N’empêche, Martha a passé plus de temps à l’ombre que Snoop en jours cumulés. Le vrai gangster de Martha & Snoop’s Potluck Dinner Party, ce n’est pas le rappeur de Long Beach, c’est la maman gâteau qui lui donne la réplique. Un réservoir à vannes inépuisable pour un concept télévisuel ultra simple : Snoop et Martha préparent un dîner à la bonne franquette, sur un ton léger, en invitant des célébrités.
Souvent des cadors du rap old school et actuel. Ice Cube, 50 Cent, Wiz Khalifa, 2 Chainz, Fat Joe passent faire un coucou. Le duo fonctionne bien, l’alchimie n’est pas forcée. “Ce n’est pas un hasard. Ils ont une histoire ensemble, ils se connaissent”, dit SallyAnn Salsano, la productrice, à Business Insider. Snoop a rencontré Martha en 2008, invité dans son émission de cuisine appelée Martha (évidemment). Ensemble, ils avaient concocté une purée maison.
Snoop dans Le Juste Prix et Une famille en or
Assagi depuis longtemps, homme d’affaires avisé, Snoop est un habitué des apparitions décalées dans les jeux télé ringards. Il participe occasionnellement aux émissions qu’il aimait gamin, comme Le Juste Prix (The Price Is Right) en 2012, ou Une famille en or (Family Feud) l’an dernier.
Aujourd’hui, Snoop passe d’invité à coprésentateur. Le concept semble improbable à première vue, tant les fans de Snoop et Martha semblent situés à l’opposé du spectre culturel américain. Mais leur alliance n’est pas contre nature, argumente Ian Crouch du New Yorker.
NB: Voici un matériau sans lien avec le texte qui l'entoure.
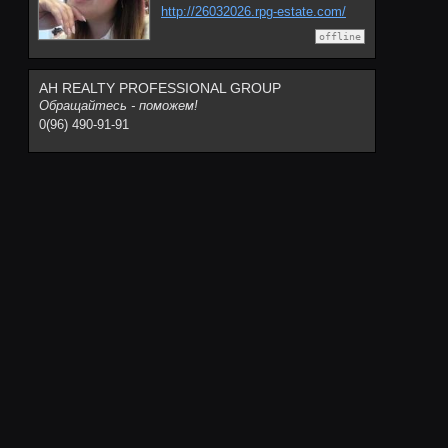
http://26032026.rpg-estate.com/
offline
АН REALTY PROFESSIONAL GROUP
Обращайтесь - поможем!
0(96) 490-91-91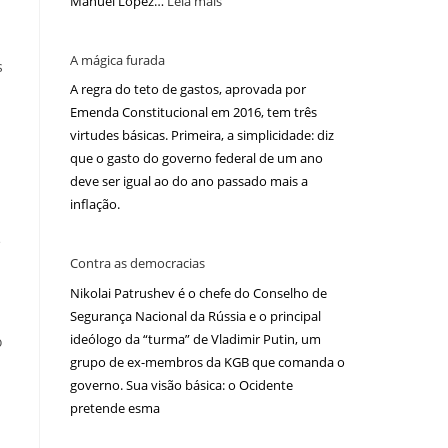
Manuel López…
Leia mais
A mágica furada
s
A regra do teto de gastos, aprovada por
Emenda Constitucional em 2016, tem três
virtudes básicas. Primeira, a simplicidade: diz
que o gasto do governo federal de um ano
deve ser igual ao do ano passado mais a
inflação.
e
Contra as democracias
Nikolai Patrushev é o chefe do Conselho de
Segurança Nacional da Rússia e o principal
ideólogo da “turma” de Vladimir Putin, um
o
grupo de ex-membros da KGB que comanda o
governo. Sua visão básica: o Ocidente
pretende esma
“Tous deux sont devenus des marques ambulantes. Des amuseurs sans vergogne. Ils ont dépassé, chacun de leur côté, leur public de départ. Ce sont devenus des gourous.” Vieux roublards de la télé, Snoop et Martha sont identifiables par un public toujours plus vaste, décennie après décennie. Aujourd’hui, ces publics se rejoignent autour de la table pour une bonne tranche de rire.
Une émission est riche en sous-entendus ethno-gastronomiques
L’émission fait du bien au pays en ce moment. Deux générations, deux cultures s’échangent des recettes de leur terroir – ghetto de Long Beach pour Snoop, banlieue riche de New York pour Martha. Ensemble, ils débattent de la meilleure manière de cuire un poulet (Snoop Dogg parsème le volatile de chips barbecue).
Stewart est tour à tour maternante ou bossy, toujours à l’aise. Celle qui a laissé s’échapper un destin à la Oprah Winfrey a ce truc en plus que n’a pas Oprah : la disgrâce, qui lui donne une épaisseur supplémentaire et un humour blasé à toute épreuve.
Les scénaristes ne s’interdisent pas la lourdeur. Dans un des premiers épisodes, ce cachalot de Rick Ross se glisse derrière Martha et lui fait du gringue ; elle joue le jeu et réplique, pince-sans-rire, que “sa température monte” comme un four à pain.
La recette de l’émission est riche en sous-entendus ethno-gastronomiques : “poivre blanc”, “poivre noir” ; “viande blanche”, “viande brune”. Pas que du politiquement correct derrière les fourneaux de Snoop et Martha : c’est l’époque qui veut ça.